> What is needed:
Some lines of these records may hold the word "menu"; state how many, using only the number.
[[ Extracted records, beginning ]]
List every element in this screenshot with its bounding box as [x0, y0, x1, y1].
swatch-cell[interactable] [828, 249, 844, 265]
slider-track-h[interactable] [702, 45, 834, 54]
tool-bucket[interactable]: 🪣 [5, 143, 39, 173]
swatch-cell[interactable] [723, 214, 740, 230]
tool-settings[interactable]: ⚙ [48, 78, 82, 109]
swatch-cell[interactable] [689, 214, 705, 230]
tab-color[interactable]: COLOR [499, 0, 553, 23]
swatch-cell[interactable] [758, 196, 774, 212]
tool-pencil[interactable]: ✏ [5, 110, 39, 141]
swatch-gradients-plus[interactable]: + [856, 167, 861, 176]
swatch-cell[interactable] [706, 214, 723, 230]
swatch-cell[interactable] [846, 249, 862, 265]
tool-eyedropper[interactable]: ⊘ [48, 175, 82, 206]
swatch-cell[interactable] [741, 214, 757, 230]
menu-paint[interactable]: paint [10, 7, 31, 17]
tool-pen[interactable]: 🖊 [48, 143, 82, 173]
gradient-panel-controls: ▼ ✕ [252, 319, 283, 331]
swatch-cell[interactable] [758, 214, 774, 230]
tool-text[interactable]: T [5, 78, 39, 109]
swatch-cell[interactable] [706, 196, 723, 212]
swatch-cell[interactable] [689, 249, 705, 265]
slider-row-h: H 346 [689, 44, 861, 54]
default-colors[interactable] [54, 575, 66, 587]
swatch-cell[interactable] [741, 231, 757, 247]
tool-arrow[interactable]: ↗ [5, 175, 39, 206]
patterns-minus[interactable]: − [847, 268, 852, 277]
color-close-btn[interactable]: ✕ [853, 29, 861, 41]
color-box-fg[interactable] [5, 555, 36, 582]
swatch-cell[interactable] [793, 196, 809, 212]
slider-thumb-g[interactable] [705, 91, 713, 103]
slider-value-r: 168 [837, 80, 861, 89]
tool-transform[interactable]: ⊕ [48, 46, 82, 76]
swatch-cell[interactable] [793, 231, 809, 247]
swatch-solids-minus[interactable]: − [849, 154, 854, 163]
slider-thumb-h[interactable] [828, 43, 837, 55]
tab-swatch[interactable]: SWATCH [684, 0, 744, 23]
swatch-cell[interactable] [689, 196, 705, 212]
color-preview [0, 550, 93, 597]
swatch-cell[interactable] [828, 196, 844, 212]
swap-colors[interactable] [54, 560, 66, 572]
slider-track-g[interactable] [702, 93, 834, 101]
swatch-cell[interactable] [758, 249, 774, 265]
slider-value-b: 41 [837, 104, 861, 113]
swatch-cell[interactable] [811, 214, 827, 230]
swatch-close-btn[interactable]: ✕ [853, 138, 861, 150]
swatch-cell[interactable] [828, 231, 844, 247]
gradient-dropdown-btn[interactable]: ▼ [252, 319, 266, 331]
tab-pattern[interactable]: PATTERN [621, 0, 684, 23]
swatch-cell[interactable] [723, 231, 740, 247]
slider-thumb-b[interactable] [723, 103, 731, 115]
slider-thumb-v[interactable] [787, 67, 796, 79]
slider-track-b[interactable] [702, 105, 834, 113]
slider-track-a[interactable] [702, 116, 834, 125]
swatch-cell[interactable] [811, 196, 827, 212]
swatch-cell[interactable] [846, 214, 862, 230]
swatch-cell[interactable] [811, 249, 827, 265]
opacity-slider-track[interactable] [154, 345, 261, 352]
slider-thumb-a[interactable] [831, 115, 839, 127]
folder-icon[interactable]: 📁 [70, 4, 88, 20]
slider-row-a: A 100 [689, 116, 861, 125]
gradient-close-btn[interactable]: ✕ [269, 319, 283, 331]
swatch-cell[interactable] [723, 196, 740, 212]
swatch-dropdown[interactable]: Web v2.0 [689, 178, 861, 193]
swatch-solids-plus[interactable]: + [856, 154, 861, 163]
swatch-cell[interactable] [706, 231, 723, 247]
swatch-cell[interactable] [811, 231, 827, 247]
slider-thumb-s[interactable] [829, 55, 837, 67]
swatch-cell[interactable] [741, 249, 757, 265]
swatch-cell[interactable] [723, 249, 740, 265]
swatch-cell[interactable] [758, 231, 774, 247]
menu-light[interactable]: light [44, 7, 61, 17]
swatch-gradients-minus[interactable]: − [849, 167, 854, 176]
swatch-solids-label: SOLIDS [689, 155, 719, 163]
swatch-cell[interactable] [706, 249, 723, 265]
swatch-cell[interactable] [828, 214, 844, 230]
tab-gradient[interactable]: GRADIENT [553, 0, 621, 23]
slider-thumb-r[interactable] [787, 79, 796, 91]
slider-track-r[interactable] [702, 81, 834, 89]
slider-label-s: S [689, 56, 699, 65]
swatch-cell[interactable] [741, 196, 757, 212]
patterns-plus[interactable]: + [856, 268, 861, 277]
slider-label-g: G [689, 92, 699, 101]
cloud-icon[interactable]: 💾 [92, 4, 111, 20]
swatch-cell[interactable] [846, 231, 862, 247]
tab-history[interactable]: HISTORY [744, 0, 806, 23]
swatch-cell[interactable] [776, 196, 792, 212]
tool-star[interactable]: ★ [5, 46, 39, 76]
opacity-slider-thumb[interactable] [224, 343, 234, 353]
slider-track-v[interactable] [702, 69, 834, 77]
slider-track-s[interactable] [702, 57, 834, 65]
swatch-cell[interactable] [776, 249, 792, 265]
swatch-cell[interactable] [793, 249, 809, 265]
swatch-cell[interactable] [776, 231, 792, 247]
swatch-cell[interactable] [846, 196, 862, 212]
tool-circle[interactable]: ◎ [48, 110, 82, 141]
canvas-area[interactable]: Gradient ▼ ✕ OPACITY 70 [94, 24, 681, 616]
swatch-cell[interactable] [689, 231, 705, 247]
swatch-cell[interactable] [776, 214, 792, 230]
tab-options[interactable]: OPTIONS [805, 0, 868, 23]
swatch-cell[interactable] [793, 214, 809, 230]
[[ Extracted records, end ]]
> Expected answer:
2